The two volumes are intimately tied to the history and growth of the Yale Law School and its law library.

Acts and laws of His Majesty's English colony of Connecticut in New-England in America, 1750

Acts and Laws of His Majesty’s English Colony of Connecticut in New-England in America (New-London: Timothy Green, 1750) bears the bold signature of Seth P. Staples (1776-1861), the first instructor in the private law school that evolved into the Yale Law School. On the flyleaf Staples wrote “Bought at the Auction Room”.

Acts and laws of the state of Connecticut, 1784

Acts and Laws of the State of Connecticut, in America (New-London: Timothy Green, 1784) is inscribed on the title page by Samuel J. Hitchcock (1786-1845), Staples’ law partner and the school’s proprietor (along with David Daggett) after Staples departed for New York City in 1824. The title page also bears the crossed-out signature of the book’s first owner, Samuel Bishop (1723?-1803), who served as mayor of New Haven, chief judge of the county probate court, justice of the peace, town clerk, and Collector of the Port of New Haven.

These collections of Connecticut statutes would have been indispensable resources for Staples and Hitchcock in their law practice, for their students, and for the members of the New Haven bar who used their library. The library was the primary reason the school survived after the death of Hitchcock in 1845, when members of the bar convinced Yale to take over the school and helped raise the funds to purchase the library.

In 1869 the Yale Law School was again threatened with closure, due to the death of Professor Henry Dutton. Once again the New Haven bar was instrumental in the school’s survival, and for the same reason: access to the school’s law library. It was decided that the third floor of the new County Court House would be reserved for the Yale Law School and its library. The library began moving into its new quarters in January 1873. It was at this moment – January 30, 1873, to be exact – that these two books left the library. They bear identical inscriptions on their front pastedowns: “Yale Law School Library / Duplicate and sold to Johnson T. Platt / January 30, 1873 / Simeon E. Baldwin / Treas. Law Department”.

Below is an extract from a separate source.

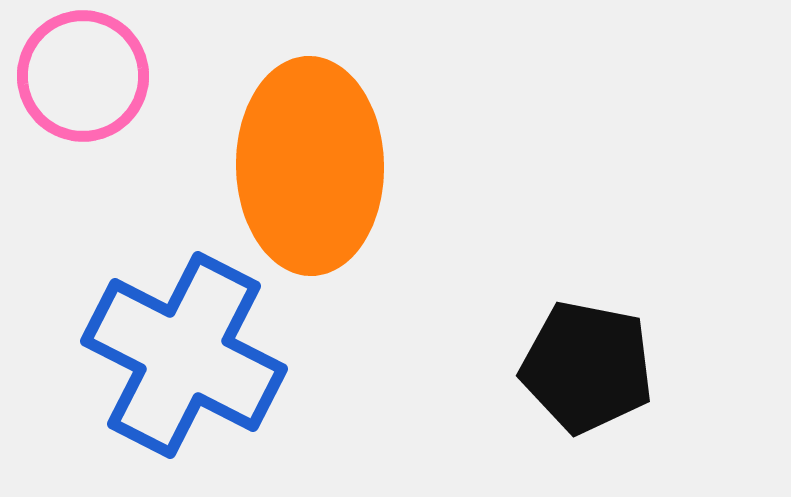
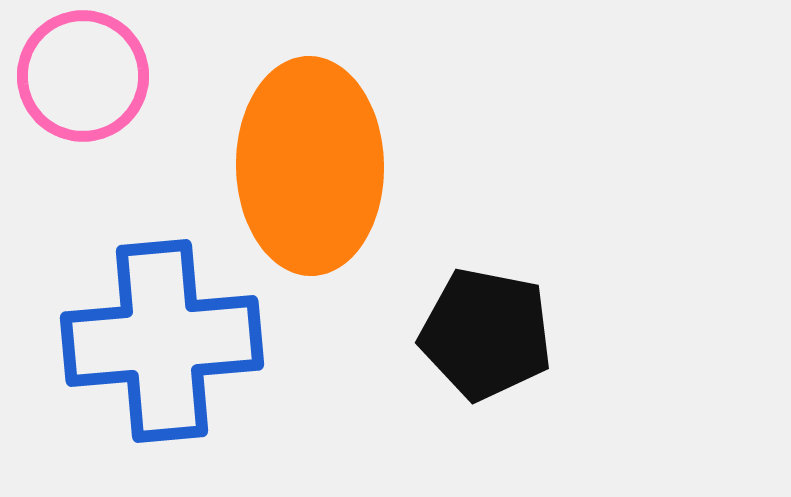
blue cross: moved 22 px left, 14 px up; rotated 32 degrees counterclockwise
black pentagon: moved 101 px left, 33 px up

Yale Law School Library / Duplicate and sold to Johnson T. Platt / January 30, 1873 / Simeon E. Baldwin / Treas. Law Department

Simeon E. Baldwin (1840-1927) and Johnson T. Platt (1844-1890) were two of the three young New Haven attorneys (William C. Robinson was the third) enlisted as faculty in the rejuvenated Yale Law School. Baldwin remained on the faculty for a half century, during which he also served as chief justice and governor of Connecticut, and as president of the American Bar Association, which he helped found. Platt was a popular professor until his untimely death at the age of 47.

These two books contain the earliest evidence I have seen of weeding the collection. It wasn’t until years later that the library’s original collection became cherished as “the oldest extant mementos of the early history of the Yale Law School,” as Law Librarian Frederick Hicks wrote in 1935. It was Hicks who gathered the remnants to form the Founders Collection, now one of the crown jewels of our Rare Book Collection. By that time the original collection of 2,260 volumes had dwindled to only 386. Today, thanks to discoveries and the Ecklund gift, the Founders Collection stands at 430 volumes. As Hicks observed, “If henceforth we treat them with reverence, the contrast with their former experiences will be great. They bear the scars of use and misuse, and reflect the lean years through which the law library itself more than once has passed.”

For the early history of the Founders Collection, there is no better source than Frederick C. Hicks, Yale Law School: The Founders and the Founders’ Collection (New Haven: Yale University Press, 1935), which is also available online. For the school’s 1873 move to the New Haven County Court House, see Frederick C. Hicks, Yale Law School: 1869-1894 Including the County Court House Period (New Haven: Yale University Press, 1937). Both works also have thorough biographical sketches of the principal actors.

The Lillian Goldman is grateful to John Edwin Ecklund for acquiring these volumes and to his estate for sending them home.